His long body, not stretched, seemed locked in a state of flex, as though ever ready to pounce or sprint. He didn’t look uncomfortable, but he looked as though he held his body to a high standard of efficiency, right down to his movements. She noticed that, while she wiggled her foot, clenched her toes, and bit on loose strands of skin from her cuticles, he had no wasted movements, and as a result, made her feel uneasy.
“I’m Terry,” she said, extending a hand. She pushed it quickly out at him, thumb pointing toward the sky.

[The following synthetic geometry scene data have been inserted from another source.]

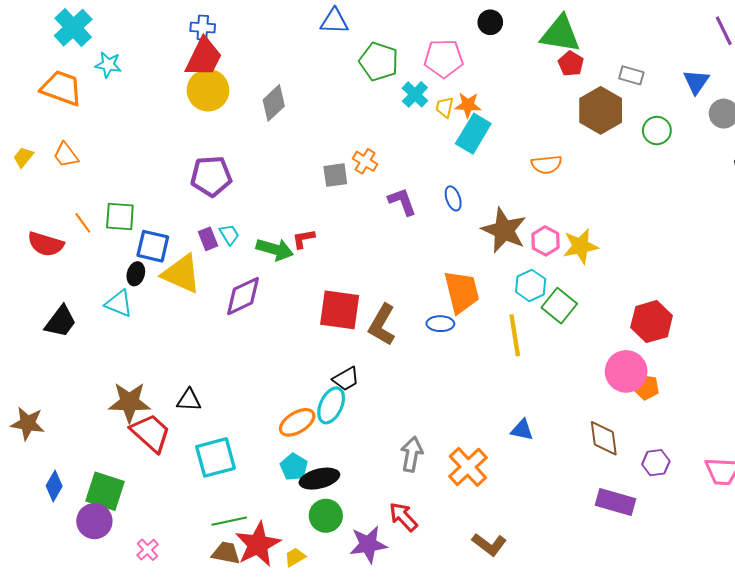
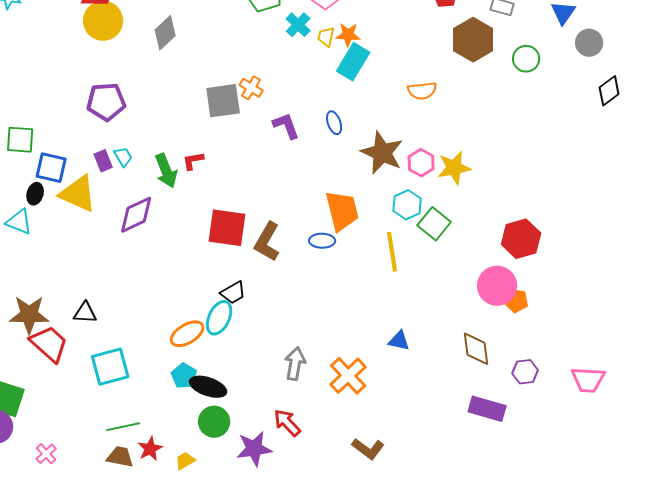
gray square: (335, 175) -> (223, 101), size x1.5
green arrow: (275, 249) -> (166, 171), turned 52
black ellipse: (319, 479) -> (208, 387), turned 33
red star: (258, 544) -> (150, 449), size x0.6

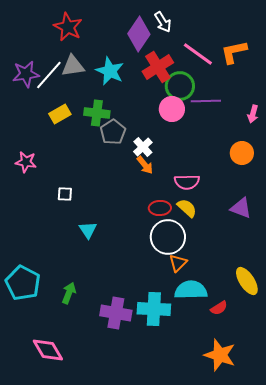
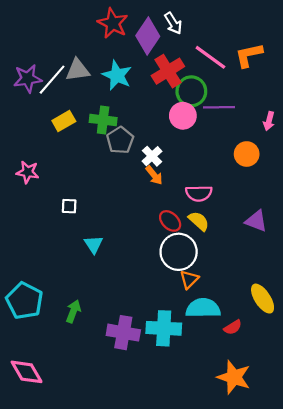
red star: (68, 27) -> (113, 23), moved
orange circle: (242, 153) -> (247, 154), moved
red ellipse: (160, 208) -> (170, 221), turned 45
pink diamond: (48, 350) -> (27, 372), moved

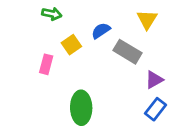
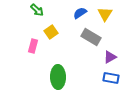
green arrow: (52, 14) -> (37, 10), turned 32
blue semicircle: (101, 31) -> (80, 13), moved
blue rectangle: (156, 109) -> (111, 78), turned 63

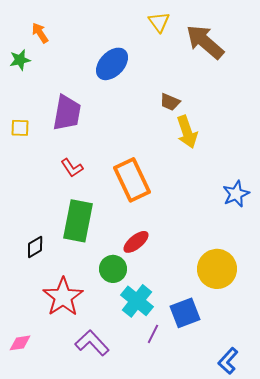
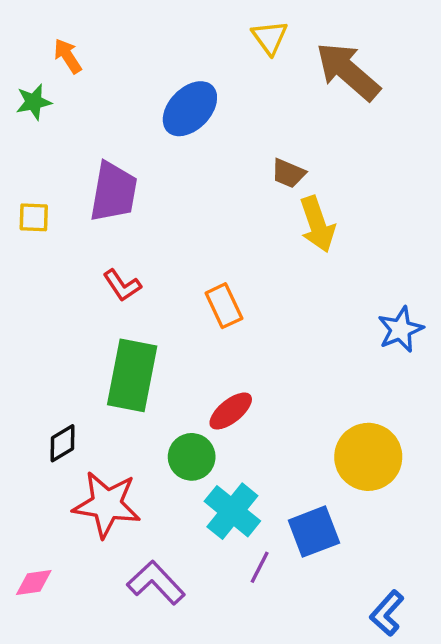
orange rectangle: (132, 180) -> (224, 306), size x0.6
black diamond: (35, 247) -> (63, 443), moved
red star: (63, 297) -> (107, 504), turned -30

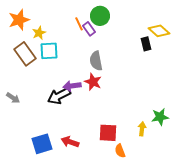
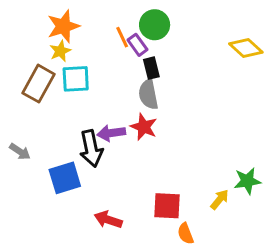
orange star: (19, 20) -> (63, 26), moved
black rectangle: (146, 44) -> (151, 68), moved
brown rectangle: (25, 54) -> (39, 84), turned 65
black arrow: (59, 96) -> (91, 148), turned -75
yellow arrow: (142, 129) -> (220, 200), turned 32
blue square: (42, 144) -> (65, 178), moved

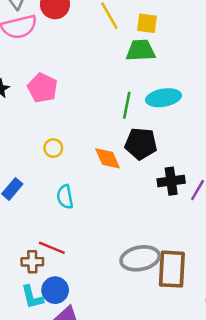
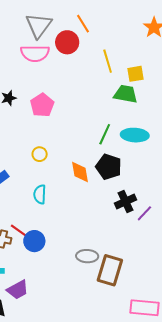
yellow square: (147, 23) -> (136, 74), turned -30
black cross: (171, 181) -> (125, 201), turned -30
gray ellipse: (140, 258) -> (87, 256), size x0.7
blue circle: (55, 290) -> (34, 241), moved

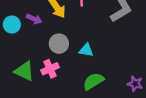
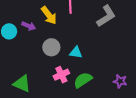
pink cross: (50, 69) -> (61, 75), moved
green triangle: (24, 71) -> (22, 84), moved

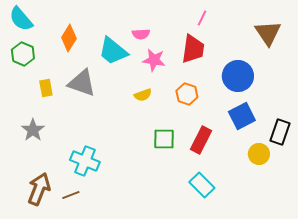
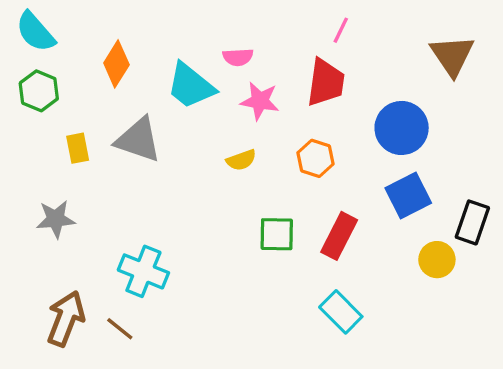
gray star: (33, 130) -> (56, 219), turned 30
brown line: (71, 195) -> (120, 329), turned 60

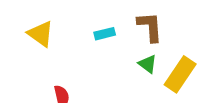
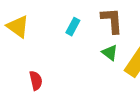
cyan rectangle: (105, 34) -> (73, 27), turned -48

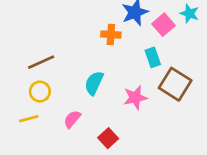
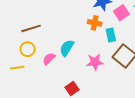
orange cross: (111, 35) -> (95, 23), moved
pink semicircle: (72, 119) -> (49, 59), moved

“Liam,” he answered, without taking it.
“You’re pretty terrible at introductions, Liam.” She looked at him, her head tit
led to the side. As though it were the hardest thing on earth, he extended his own arm and took her hand, shaking it. “There we go,” Terry said, her hand swallowed up in his. “Was that so hard? Wow, you, uh, have really big hands.”
“Your hands are just small.” He let go of hers and she looked at it, fingers extended.
“No, I think it’s yours that are big. Mine look pretty normal.”
“Yeah,” he said, giving her a slow nod. “Okay.”
“So what are you doing out here?”
“Where?”
“Um,” Terry said, wondering if she should ask what he was doing in China, on the train, or outside the train in between two carriages. She shrugged, and pointed down at the ledge they were both standing on.
“Smells like shit in my carriage.” He did his best impression of a smile again. The corner of his lips moved about a millimeter, and yet there was a charm to it. She wondered what he would be like if he really did let loose, break out a full smile or laugh. It would be disarming.
“Yeah, in mine as well,” Terry said, nodding. “So, why are you on this train?”
“It’s going to Pingxiang.”
She blinked, unsure if it was a question or not. “Yeah?”
“So am I.”
“I see.” Terry couldn’t help but laugh. What the hell was wrong with this guy? It was like he had never had a conversation in his life. “Are you going to Pingxiang for any particular reason?”
“Walking over the border into Vietnam.”
“Really? So am I!” Things were going pretty well already, she thought. “Well, we could walk across together.”